[Records drawn from a dataset]
☆ ☆ ☆ ☆ ☆ ☆ ☆

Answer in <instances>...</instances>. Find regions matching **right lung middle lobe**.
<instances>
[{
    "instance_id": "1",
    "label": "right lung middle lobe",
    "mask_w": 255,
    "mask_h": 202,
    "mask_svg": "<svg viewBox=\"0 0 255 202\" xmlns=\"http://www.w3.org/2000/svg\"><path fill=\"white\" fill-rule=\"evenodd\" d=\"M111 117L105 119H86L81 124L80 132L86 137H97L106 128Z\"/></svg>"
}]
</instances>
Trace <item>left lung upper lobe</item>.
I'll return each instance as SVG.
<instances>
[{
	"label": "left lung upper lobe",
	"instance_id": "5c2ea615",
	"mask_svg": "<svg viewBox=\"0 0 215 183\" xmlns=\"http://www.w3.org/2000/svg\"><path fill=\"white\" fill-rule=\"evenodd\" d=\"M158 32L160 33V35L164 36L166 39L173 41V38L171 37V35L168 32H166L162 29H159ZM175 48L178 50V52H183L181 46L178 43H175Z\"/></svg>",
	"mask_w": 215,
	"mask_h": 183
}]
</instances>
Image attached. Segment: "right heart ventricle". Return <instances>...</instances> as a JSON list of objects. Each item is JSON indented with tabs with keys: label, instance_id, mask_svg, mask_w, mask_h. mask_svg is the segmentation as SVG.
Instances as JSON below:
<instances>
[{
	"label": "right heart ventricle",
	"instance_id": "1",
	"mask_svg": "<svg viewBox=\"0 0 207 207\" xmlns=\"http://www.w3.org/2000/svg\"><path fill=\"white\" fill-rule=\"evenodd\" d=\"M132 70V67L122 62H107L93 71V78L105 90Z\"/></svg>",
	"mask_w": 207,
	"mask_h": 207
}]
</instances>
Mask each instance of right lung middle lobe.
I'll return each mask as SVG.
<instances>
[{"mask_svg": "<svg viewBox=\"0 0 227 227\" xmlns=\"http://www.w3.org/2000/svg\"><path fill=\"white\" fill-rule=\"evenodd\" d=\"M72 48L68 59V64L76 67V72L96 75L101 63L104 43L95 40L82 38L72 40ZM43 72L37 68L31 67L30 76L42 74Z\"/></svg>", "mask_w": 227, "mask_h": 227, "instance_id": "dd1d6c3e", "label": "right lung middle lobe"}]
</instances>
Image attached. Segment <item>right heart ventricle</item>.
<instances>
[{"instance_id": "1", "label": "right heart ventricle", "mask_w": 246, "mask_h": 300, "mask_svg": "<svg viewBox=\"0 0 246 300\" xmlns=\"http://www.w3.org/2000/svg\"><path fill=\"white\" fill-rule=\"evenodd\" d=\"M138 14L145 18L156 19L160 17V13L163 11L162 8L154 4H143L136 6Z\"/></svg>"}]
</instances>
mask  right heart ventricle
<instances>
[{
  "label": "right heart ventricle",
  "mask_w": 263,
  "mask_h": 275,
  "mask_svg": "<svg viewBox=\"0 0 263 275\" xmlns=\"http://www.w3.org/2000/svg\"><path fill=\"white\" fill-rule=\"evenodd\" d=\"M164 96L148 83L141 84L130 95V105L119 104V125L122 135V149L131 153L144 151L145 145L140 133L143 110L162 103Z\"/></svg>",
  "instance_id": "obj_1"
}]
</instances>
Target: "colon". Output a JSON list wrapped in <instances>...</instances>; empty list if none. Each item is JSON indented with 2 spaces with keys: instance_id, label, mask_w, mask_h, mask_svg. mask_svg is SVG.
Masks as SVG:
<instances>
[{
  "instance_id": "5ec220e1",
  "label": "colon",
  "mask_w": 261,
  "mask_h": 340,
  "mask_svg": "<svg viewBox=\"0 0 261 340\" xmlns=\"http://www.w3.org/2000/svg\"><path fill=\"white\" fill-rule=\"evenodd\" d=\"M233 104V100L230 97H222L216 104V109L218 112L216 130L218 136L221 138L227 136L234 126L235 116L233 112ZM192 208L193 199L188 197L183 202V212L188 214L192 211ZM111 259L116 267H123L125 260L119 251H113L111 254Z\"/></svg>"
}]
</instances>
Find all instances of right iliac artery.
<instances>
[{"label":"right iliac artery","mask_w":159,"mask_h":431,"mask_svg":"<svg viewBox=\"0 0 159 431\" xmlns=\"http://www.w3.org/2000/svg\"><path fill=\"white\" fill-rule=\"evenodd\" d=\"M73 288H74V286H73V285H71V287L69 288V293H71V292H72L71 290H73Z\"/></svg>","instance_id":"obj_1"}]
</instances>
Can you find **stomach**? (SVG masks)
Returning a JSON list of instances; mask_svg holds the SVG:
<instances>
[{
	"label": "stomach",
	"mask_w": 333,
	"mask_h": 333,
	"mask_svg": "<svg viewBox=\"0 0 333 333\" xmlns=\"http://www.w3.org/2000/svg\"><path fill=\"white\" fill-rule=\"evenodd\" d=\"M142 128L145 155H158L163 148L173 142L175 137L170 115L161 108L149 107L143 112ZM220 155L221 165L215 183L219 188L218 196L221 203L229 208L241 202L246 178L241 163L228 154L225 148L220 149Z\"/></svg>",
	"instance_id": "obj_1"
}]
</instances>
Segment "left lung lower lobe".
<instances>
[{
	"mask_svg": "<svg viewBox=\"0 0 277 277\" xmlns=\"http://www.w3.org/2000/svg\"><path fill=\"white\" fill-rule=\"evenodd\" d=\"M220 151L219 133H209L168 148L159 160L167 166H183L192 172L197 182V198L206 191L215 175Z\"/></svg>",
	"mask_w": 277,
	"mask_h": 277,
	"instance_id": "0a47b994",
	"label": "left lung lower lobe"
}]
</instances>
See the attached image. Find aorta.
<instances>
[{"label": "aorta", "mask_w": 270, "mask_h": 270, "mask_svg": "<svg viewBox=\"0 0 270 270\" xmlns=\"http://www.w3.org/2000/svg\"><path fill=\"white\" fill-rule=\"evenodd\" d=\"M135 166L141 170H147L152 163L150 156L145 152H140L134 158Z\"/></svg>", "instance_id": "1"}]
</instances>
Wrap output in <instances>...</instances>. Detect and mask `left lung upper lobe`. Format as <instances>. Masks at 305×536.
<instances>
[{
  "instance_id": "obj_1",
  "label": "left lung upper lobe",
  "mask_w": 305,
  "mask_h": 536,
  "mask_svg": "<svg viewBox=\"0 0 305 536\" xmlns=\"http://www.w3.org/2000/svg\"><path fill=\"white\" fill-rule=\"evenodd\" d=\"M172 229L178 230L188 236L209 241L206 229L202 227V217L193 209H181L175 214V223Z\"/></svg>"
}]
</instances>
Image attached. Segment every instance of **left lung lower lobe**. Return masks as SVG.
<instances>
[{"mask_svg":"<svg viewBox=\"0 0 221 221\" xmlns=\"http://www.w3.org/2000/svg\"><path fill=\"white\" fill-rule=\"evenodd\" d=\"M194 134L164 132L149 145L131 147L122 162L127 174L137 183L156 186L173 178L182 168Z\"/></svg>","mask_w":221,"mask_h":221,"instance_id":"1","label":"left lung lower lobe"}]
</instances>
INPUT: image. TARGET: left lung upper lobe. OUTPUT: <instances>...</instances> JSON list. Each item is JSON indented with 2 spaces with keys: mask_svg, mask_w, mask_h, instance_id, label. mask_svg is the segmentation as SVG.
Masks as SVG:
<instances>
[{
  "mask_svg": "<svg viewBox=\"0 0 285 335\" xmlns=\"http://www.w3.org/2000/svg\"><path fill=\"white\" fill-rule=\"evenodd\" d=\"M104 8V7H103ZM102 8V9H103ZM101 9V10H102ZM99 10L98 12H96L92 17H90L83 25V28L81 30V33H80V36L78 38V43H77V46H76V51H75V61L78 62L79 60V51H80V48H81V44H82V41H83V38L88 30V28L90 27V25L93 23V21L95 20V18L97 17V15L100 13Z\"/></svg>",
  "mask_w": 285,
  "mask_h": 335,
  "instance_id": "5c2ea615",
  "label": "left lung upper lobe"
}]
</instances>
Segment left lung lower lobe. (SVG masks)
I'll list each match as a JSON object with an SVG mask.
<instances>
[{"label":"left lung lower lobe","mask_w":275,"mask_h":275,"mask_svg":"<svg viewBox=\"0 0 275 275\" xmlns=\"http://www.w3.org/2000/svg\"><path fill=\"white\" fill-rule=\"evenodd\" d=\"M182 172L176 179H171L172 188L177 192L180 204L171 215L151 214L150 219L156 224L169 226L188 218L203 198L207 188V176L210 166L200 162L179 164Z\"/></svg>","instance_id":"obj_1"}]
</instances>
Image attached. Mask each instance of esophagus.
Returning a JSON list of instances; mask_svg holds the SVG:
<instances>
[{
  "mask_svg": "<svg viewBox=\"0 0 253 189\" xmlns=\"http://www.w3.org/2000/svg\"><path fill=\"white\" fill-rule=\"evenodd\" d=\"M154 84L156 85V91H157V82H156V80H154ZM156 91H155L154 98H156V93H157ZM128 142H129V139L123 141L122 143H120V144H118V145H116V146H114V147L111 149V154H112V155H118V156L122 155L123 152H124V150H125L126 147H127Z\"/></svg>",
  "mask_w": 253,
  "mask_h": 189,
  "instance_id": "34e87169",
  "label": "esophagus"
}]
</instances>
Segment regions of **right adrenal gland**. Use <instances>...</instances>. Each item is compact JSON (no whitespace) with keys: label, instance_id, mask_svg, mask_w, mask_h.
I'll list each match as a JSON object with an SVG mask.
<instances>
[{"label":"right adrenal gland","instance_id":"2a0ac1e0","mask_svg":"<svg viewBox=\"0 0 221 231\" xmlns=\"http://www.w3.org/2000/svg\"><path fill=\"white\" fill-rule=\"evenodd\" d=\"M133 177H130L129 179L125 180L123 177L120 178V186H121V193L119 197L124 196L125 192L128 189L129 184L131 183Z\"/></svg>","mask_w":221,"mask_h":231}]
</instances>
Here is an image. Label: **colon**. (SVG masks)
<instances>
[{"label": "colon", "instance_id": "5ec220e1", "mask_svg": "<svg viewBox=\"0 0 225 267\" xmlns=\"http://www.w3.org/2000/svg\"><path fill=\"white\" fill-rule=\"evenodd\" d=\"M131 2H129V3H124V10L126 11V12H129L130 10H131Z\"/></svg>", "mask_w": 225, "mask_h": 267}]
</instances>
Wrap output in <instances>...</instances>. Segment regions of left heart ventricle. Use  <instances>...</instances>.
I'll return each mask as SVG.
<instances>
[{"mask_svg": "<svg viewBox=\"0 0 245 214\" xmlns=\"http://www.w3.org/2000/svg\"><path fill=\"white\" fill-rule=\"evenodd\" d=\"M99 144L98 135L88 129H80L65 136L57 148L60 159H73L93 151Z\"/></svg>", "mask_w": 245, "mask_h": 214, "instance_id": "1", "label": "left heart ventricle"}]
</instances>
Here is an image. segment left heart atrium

☆ ☆ ☆ ☆ ☆ ☆ ☆

Could you print the lines above, exactly as written, from the line containing "Segment regions of **right" through the final one?

Segment regions of **right adrenal gland**. Use <instances>...</instances>. Each item is compact JSON (no whitespace) with keys: label, instance_id, mask_svg, mask_w, mask_h.
I'll list each match as a JSON object with an SVG mask.
<instances>
[{"label":"right adrenal gland","instance_id":"2a0ac1e0","mask_svg":"<svg viewBox=\"0 0 221 231\" xmlns=\"http://www.w3.org/2000/svg\"><path fill=\"white\" fill-rule=\"evenodd\" d=\"M133 177H130L129 179L125 180L123 177L120 178V186H121V193L119 197L124 196L125 192L128 189L129 184L131 183Z\"/></svg>","mask_w":221,"mask_h":231}]
</instances>
Here is an image. Label: **colon**. (SVG masks)
<instances>
[{"label": "colon", "instance_id": "5ec220e1", "mask_svg": "<svg viewBox=\"0 0 225 267\" xmlns=\"http://www.w3.org/2000/svg\"><path fill=\"white\" fill-rule=\"evenodd\" d=\"M131 2H129V3H124V10L126 11V12H129L130 10H131Z\"/></svg>", "mask_w": 225, "mask_h": 267}]
</instances>
Wrap output in <instances>...</instances>. Segment regions of left heart ventricle. Use  <instances>...</instances>.
I'll return each mask as SVG.
<instances>
[{"mask_svg": "<svg viewBox=\"0 0 245 214\" xmlns=\"http://www.w3.org/2000/svg\"><path fill=\"white\" fill-rule=\"evenodd\" d=\"M99 144L98 135L88 129H80L65 136L57 148L60 159H73L93 151Z\"/></svg>", "mask_w": 245, "mask_h": 214, "instance_id": "1", "label": "left heart ventricle"}]
</instances>
Here is an image. segment left heart atrium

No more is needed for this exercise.